OAS/Z-spread

I cannot for the life of me fully conceptualize the OAS and its relationship to the z spread. I’ve watched Mark’s videos and I’m still not confident that i can grasp this idea- its really the only thing in the curriculum that is giving me so much trouble. If anyone has a way of explaining it in the simplest way possible (particularly the formula Z=OAS-V(call) itd be much appreciated.

I wrote an article comparing the nominal spread, z-spread, and OAS: http://www.financialexamhelp123.com/yield-spreads/.

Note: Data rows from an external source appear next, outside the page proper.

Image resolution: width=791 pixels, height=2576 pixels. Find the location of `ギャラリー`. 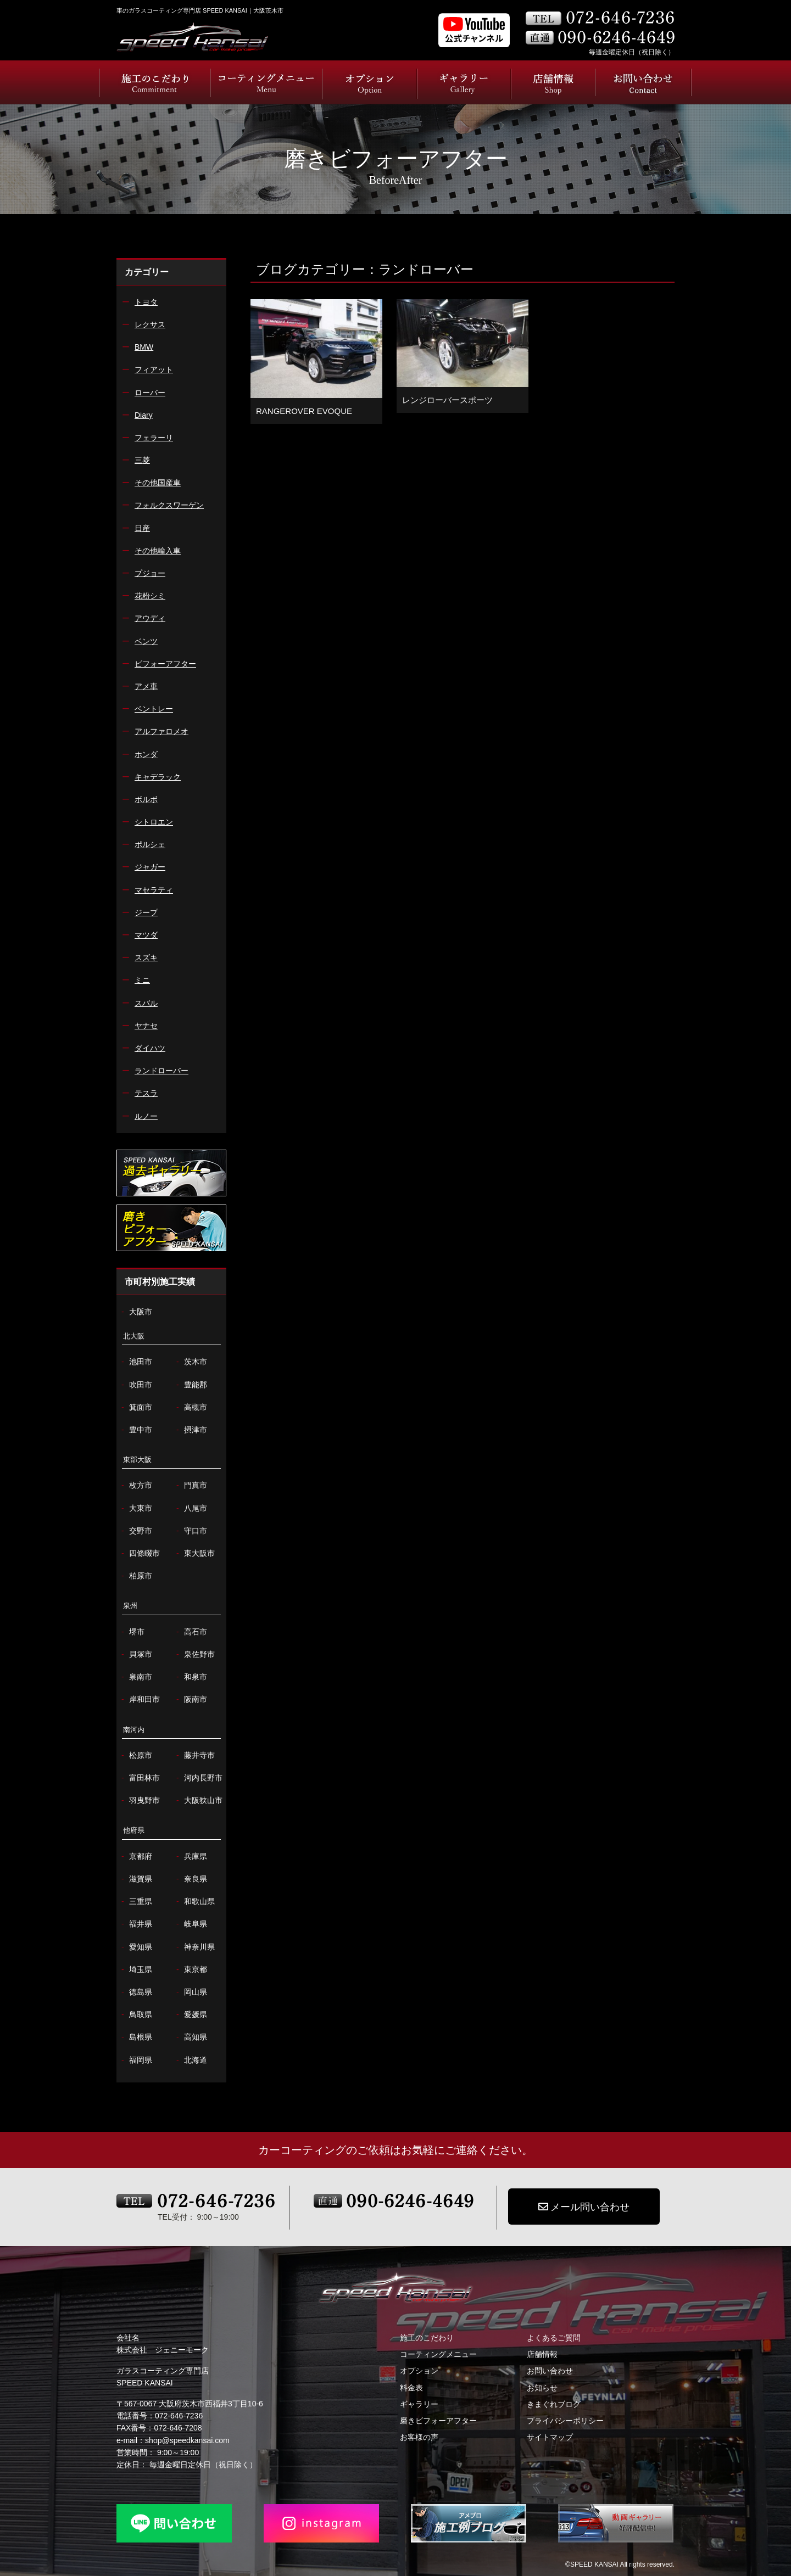 ギャラリー is located at coordinates (419, 2404).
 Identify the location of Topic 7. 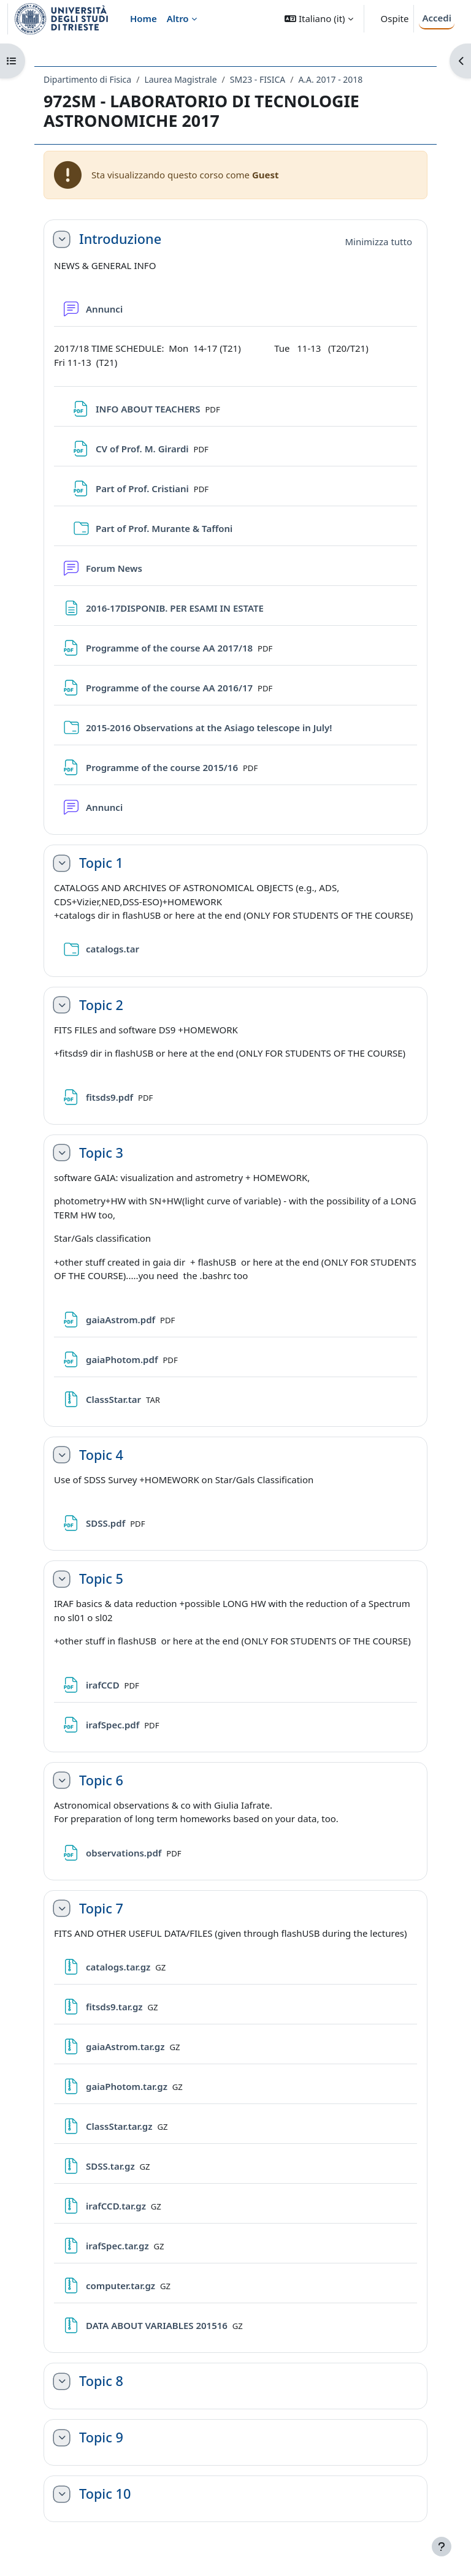 (101, 1909).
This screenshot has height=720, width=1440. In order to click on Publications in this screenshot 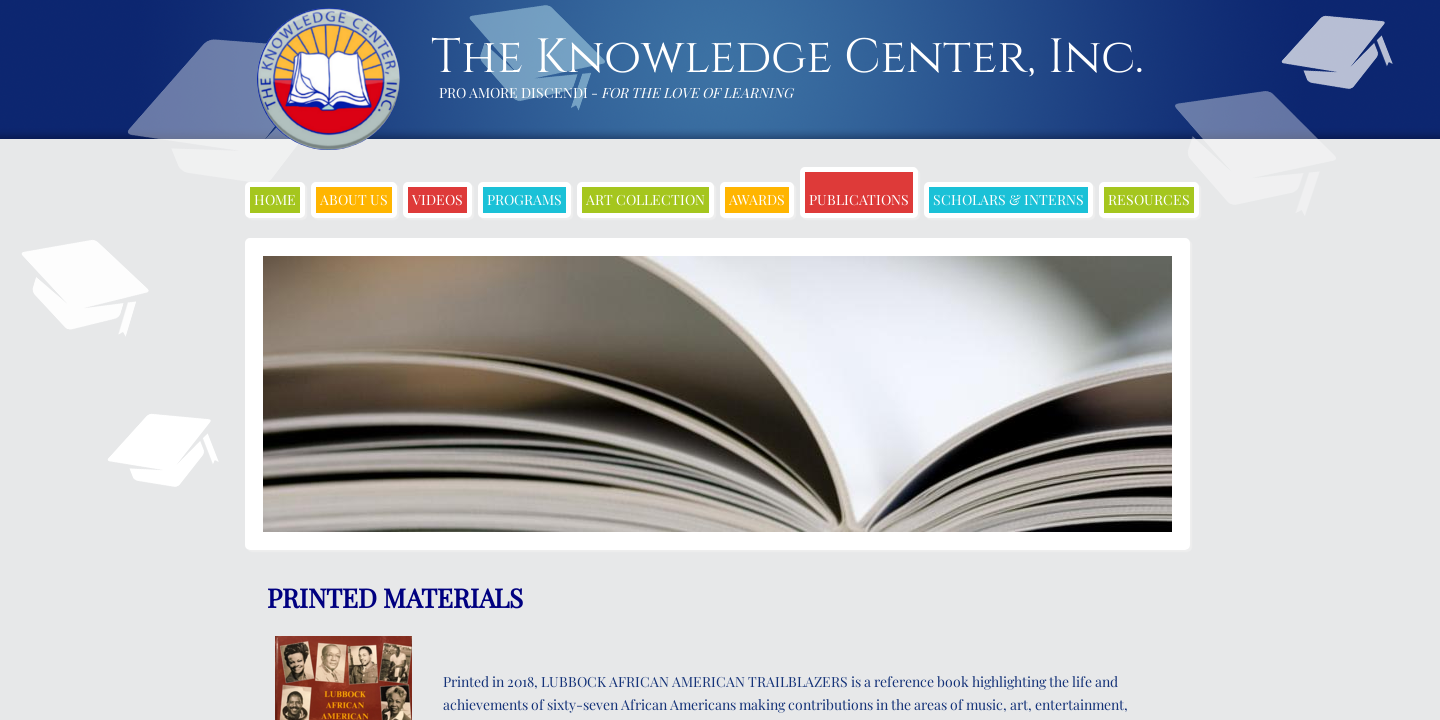 , I will do `click(859, 199)`.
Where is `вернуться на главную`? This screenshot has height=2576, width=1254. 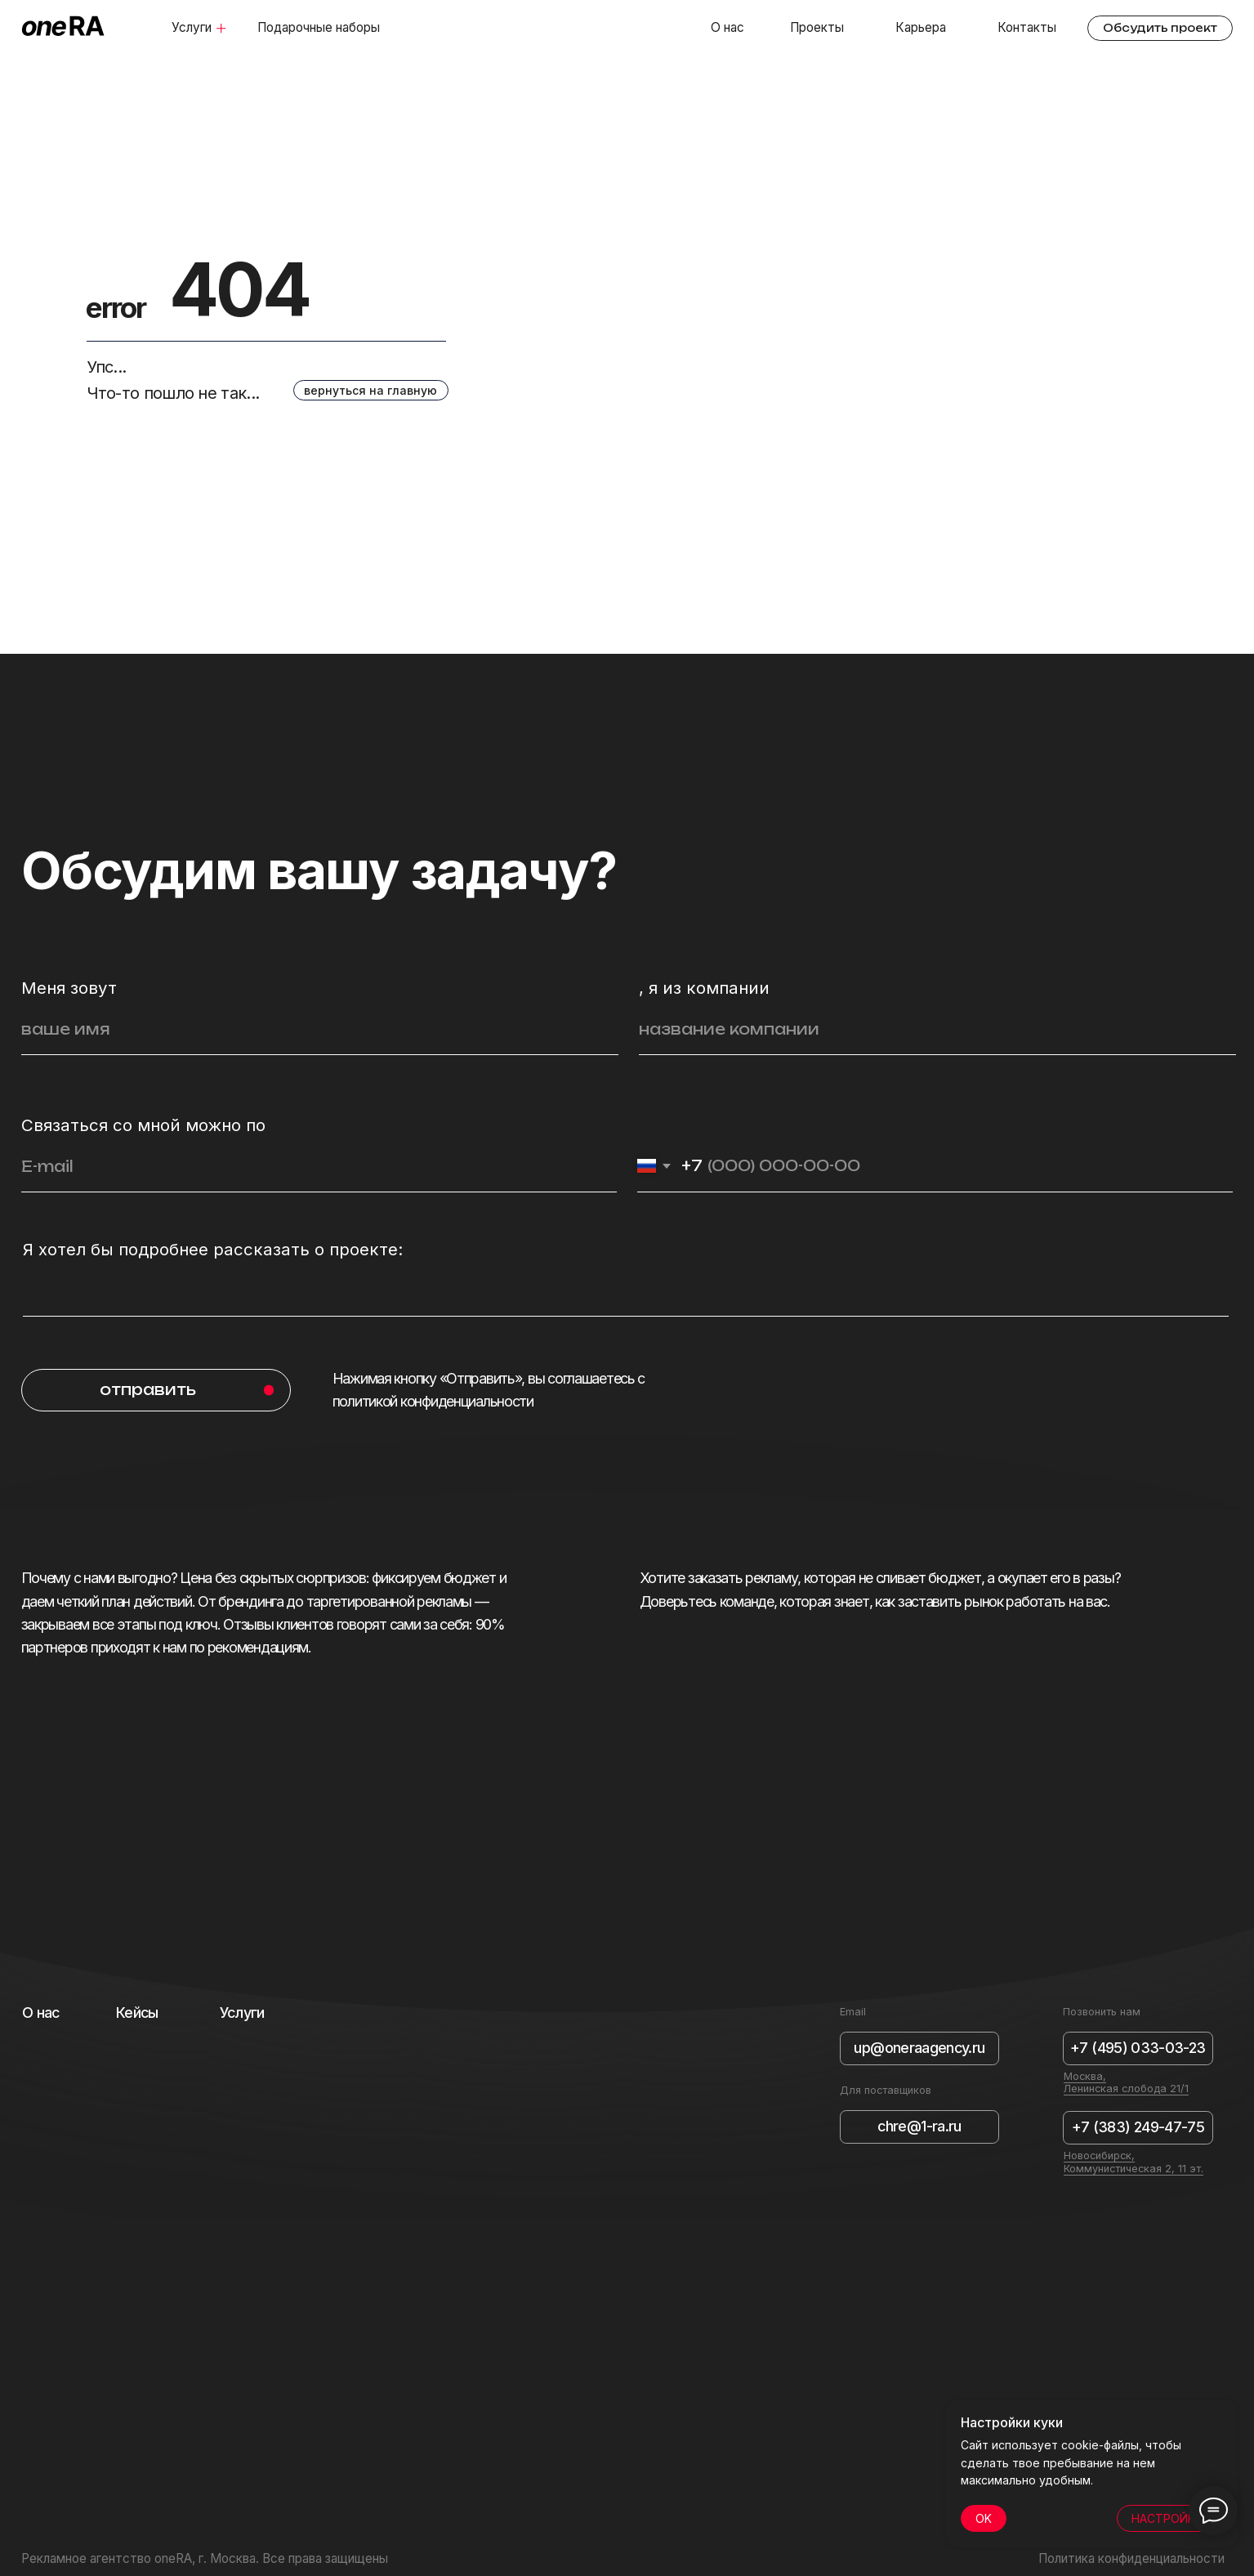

(Full disclosure: as of 4/25/16 there is a charge to read the articles on my website. You can get an idea of the quality of the articles by looking at the free samples here: http://www.financialexamhelp123.com/sample-articles/.)

In a nutshell:

  • The nominal spread is added to one point on the (risk-free) par curve
    • It’s the difference between the YTM of a given (presumably risky) bond and the YTM of a risk-free bond of the same maturity
    • It ignores the shape of the yield curve
  • The z-spread is added to every rate on the (risk-free) spot curve
    • It’s the additional yield earned (at each payment date) on the risky bond over that earned on a risk-free bond of the same maturity
    • It takes into account the shape of the yield curve
  • The OAS is added to every forward rate in a binomial interest rate tree
    • It removes the value of options embedded in a bond; thus, it is a spread for the underlying option-free bond
    • It’s the additional yield earned (at each payment date) on the risky (but option-free) bond over that earned on a risk-free bond of the same maturity
    • It takes into account the shape of the yield curve
    • It takes into account the assumed volatility of future interest rates

Because the z-spread does not remove the value of any embedded options, whereas the OAS does remove that value, the difference is a measure of the value of the embedded options, _ measured in basis points of additional yield _. However, the formula:

z-spread = OAS – option value

(Equivalently: option value = OAS – z-spread)

is somewhat misleading because the OAS and the z-spread are not directly comparable: they’re added to rates on different curves (the forward curve and the spot curve, respectively). The formula provides a good visualization, but not an accurate yield measure.